# My Shortbody FH



## cowis (Apr 21, 2010)

i got this guy from king ed's today. hes a short body flowerhorn. verry nice looking IMO. hes on my 75 with my other stunner and parrots.


----------



## Mferko (Jun 8, 2010)

lol cool i never even heard of a short body FH
reminds me of a cross between a fh and a parrot


----------



## cowis (Apr 21, 2010)

thats a kirin parrot but yes bascily they are the same thing.


----------



## cowis (Apr 21, 2010)

i love all his pearls!!


----------



## rsxed (Apr 21, 2010)

Kirin and shortbody is actually different 
kirin wont get a kok and grow way slower than shortbody fh.

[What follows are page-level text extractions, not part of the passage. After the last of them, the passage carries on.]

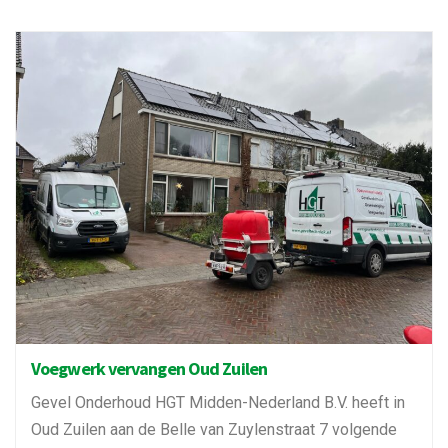
Voegwerk vervangen Oud Zuilen
Gevel Onderhoud HGT Midden-Nederland B.V. heeft in
Oud Zuilen aan de Belle van Zuylenstraat 7 volgende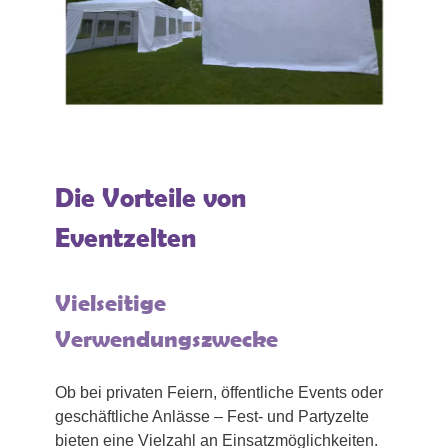
Die Vorteile von
Eventzelten
Vielseitige
Verwendungszwecke
Ob bei privaten Feiern, öffentliche Events oder
geschäftliche Anlässe – Fest- und Partyzelte
bieten eine Vielzahl an Einsatzmöglichkeiten.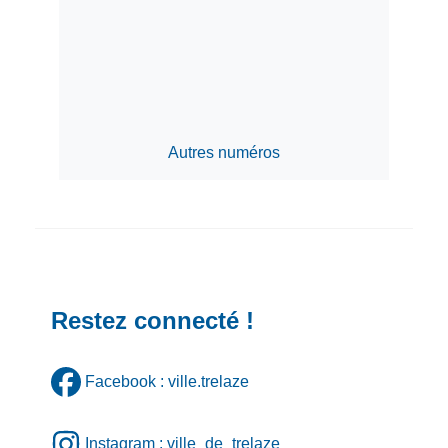
Autres numéros
Restez connecté !
Facebook : ville.trelaze
Instagram : ville_de_trelaze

good pick now see if the kok is coming


----------



## cowis (Apr 21, 2010)

more pics:


----------



## Earth Eater (Apr 22, 2010)

Nice Almost looks like a kirin parrot.


----------



## cowis (Apr 21, 2010)

yeah i donno the diffrence but its nice to look at!


----------



## cowis (Apr 21, 2010)

what is the diffrnce between a kirin and a short body? is a kirin a parrot with gh markings and a shortbody is a fh with parrot body shape?


----------



## Earth Eater (Apr 22, 2010)

Sorry for the late reply, I didnt see the other replys. I think that a kirin is a parrot cross flowerhorn that is like first or second generation, and short bodys are later on.


----------